Users can use the following equation to determine how much RAM is need for various sizes of files:
RAM needed = A + 2 (n * (36 + key length))
(“A” is an empirical number (use 4,000,000 for example)

Some RAM needed numbers:

Key Length 10:
n 2 * N * (36+10) RAM needed
1,000 92,000 4,092,000
5,000 460,000 4,460,000
10,000 920,000 4,920,000
50,000 4,600,000 8,600,000
100,000 9,200,000 13,200,000
500,000 46,000,000 50,000,000
1,000,000 92,000,000 96,000,000
5,000,000 460,000,000 464,000,000
10,000,000 920,000,000 964,000,000
Key Length 80:
n 2 * N * (36+10) RAM needed
1,000 232,000 4,232,000
5,000 1,160,000 5,160,000
10,000 2,320,000 6,320,000
50,000 11,600,000 15,600,000
100,000 23,200,000 27,200,000
500,000 116,000,000 120,000,000
1,000,000 232,000,000 236,000,000
5,000,000 1,160,000,000 1,164,000,000
10,000,000 2,320,000,000 2,324,000,000

The Unibase code breaks down at 2 gigabytes of RAM (everyone today does). So above that number, we need to sort in strings and merge the strings up to the 4 terabytes we can index.

Sort Time :

If we ignore sorting when other storage media are used, we can predict time required quite accurately. This means that users can build themselves a sort (index generating) machine which responds according to an asymptotic algorithm analysis of the sort time being computable by the following equation:

time = A + B(n * log n)
where:
A is an empirical constant
B is an empirical constant
n is the number of keys to be indexed

Actually, if we are measuring time in seconds, A is normally about one or two seconds, so most of the time you see the above equation written:

time = B (n * log n)
where:
B is an empirical constant
n is the number of keys to be indexed

What I am saying is that if sufficient RAM (up to 2 gigabytes) is available for files up to 10,000,000 records, the above equation works for Unibase by DMAC sort verb.

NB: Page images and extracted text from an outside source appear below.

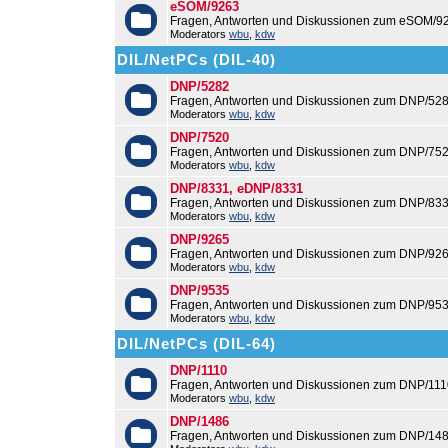
eSOM/9263
Fragen, Antworten und Diskussionen zum eSOM/9
Moderators
wbu
,
kdw
DIL/NetPCs (DIL-40)
DNP/5282
Fragen, Antworten und Diskussionen zum DNP/528
Moderators
wbu
,
kdw
DNP/7520
Fragen, Antworten und Diskussionen zum DNP/752
Moderators
wbu
,
kdw
DNP/8331, eDNP/8331
Fragen, Antworten und Diskussionen zum DNP/83
Moderators
wbu
,
kdw
DNP/9265
Fragen, Antworten und Diskussionen zum DNP/926
Moderators
wbu
,
kdw
DNP/9535
Fragen, Antworten und Diskussionen zum DNP/953
Moderators
wbu
,
kdw
DIL/NetPCs (DIL-64)
DNP/1110
Fragen, Antworten und Diskussionen zum DNP/111
Moderators
wbu
,
kdw
DNP/1486
Fragen, Antworten und Diskussionen zum DNP/148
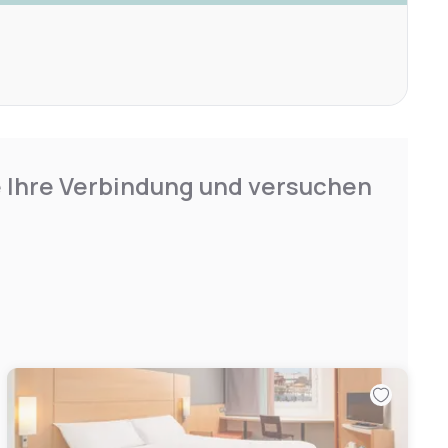
e Ihre Verbindung und versuchen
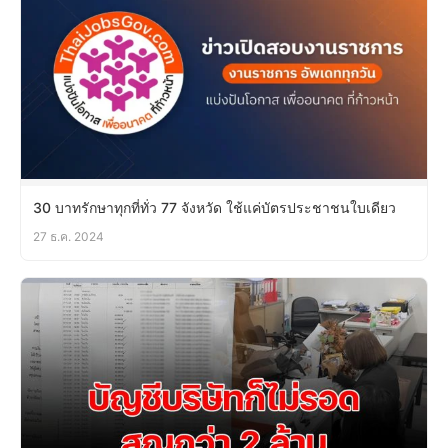
30 บาทรักษาทุกที่ทั่ว 77 จังหวัด ใช้แค่บัตรประชาชนใบเดียว
27 ธ.ค. 2024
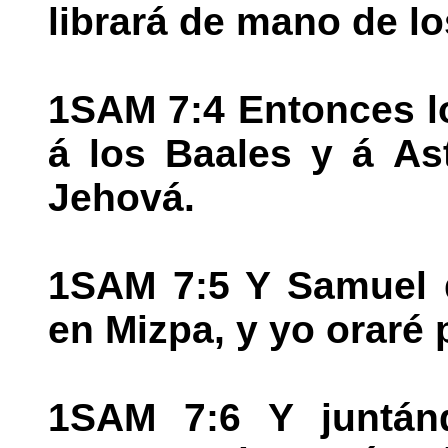
librará de mano de los
1SAM 7:4 Entonces lo
á los Baales y á Ast
Jehová.
1SAM 7:5 Y Samuel d
en Mizpa, y yo oraré 
1SAM 7:6 Y juntán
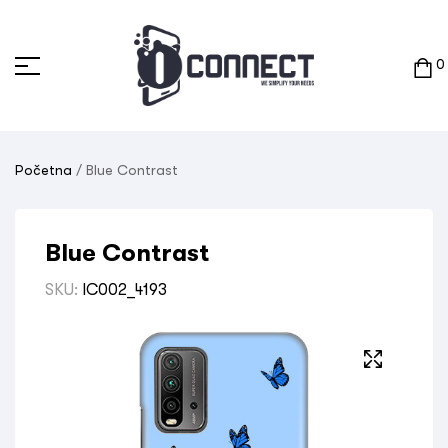
0
Početna
/ Blue Contrast
Blue Contrast
SKU:
IC002_4193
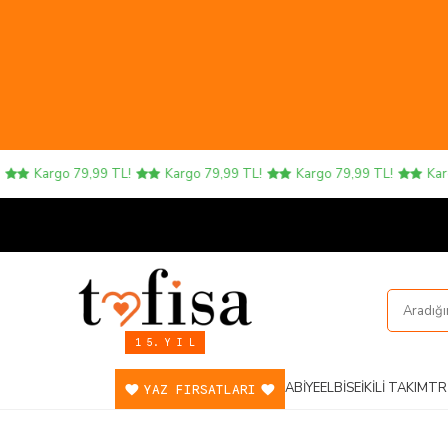
Kargo 79,99 TL!
Kargo 79,99 TL!
Kargo 79,99 TL!
Kargo
1 5. Y I L
ABIYE
ELBISE
İKILI TAKIM
TR
YAZ FIRSATLARI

Another feature developed in Unibase by DMAC will allow merging of indexes so that up to 4 terabyte indexes can be created for billions and billions of records. The Merge process works; but no times for the merge process have been collected.

Some Log Examples:

We can make things very easy by constructing a table of the value of n * log n. Most users really only want a range of values so they can pick the following values:

n log n n time log n
1,000 3.00 3,000
5,000 3.70 18,500
10,000 4.00 40,000
50,000 4.70 235,000
100,000 5.00 500,000
500,000 5.70 2,850,000

Let us look at some sample data from a 200 mhz pentium running Microsoft Windows 95 for building an index with a key size of 80 characters:

n log n build time (secs) records/second
4,250 3.63 13 346
21,250 4.33 72 295
51,000 4.71 173 295
60,700 4.78 211 288
108,100 5.03 420 258

From this data A is about 1.2 seconds
And B is .00077

So we can predict for whatever number of records we want. A million records will take about 4,600 seconds (about 76 minutes) and 5,000,000 records will take about 25,650 seconds (about 7 hours).